>>

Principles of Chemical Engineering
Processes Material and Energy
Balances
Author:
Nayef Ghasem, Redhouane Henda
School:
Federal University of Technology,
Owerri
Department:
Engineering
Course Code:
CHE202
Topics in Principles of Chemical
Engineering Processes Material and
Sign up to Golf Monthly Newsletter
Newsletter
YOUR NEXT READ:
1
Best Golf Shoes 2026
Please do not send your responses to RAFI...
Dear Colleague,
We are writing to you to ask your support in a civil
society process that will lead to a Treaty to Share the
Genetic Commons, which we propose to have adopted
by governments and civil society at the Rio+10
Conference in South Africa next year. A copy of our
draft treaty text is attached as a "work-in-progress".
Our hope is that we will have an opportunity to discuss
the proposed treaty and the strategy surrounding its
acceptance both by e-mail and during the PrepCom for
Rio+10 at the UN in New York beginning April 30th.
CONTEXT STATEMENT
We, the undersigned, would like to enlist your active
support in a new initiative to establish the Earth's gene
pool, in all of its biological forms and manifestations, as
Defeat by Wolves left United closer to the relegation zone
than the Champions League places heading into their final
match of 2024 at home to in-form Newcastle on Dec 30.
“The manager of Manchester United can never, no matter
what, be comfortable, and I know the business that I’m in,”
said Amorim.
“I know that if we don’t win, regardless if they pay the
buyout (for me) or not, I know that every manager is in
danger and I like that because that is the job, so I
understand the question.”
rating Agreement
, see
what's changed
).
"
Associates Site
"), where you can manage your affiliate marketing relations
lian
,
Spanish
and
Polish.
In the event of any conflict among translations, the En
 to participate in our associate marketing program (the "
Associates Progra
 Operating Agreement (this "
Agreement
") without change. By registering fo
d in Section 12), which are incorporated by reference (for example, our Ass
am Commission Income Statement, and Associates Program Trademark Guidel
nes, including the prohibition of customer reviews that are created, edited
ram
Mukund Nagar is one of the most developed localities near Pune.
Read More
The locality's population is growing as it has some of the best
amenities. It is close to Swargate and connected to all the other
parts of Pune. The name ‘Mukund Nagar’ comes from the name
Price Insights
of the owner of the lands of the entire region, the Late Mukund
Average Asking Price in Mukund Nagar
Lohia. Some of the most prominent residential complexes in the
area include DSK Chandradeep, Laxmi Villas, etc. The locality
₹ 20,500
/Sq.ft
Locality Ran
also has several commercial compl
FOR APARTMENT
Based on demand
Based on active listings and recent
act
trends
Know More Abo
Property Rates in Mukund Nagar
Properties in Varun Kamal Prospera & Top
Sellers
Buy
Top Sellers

<<

→ PROBLEM REQUIREMENTS
Lines containing the string "marketing" are the ones to copy from the entries above.

→ RESULT OF THE TASK
"), where you can manage your affiliate marketing relations
 to participate in our associate marketing program (the "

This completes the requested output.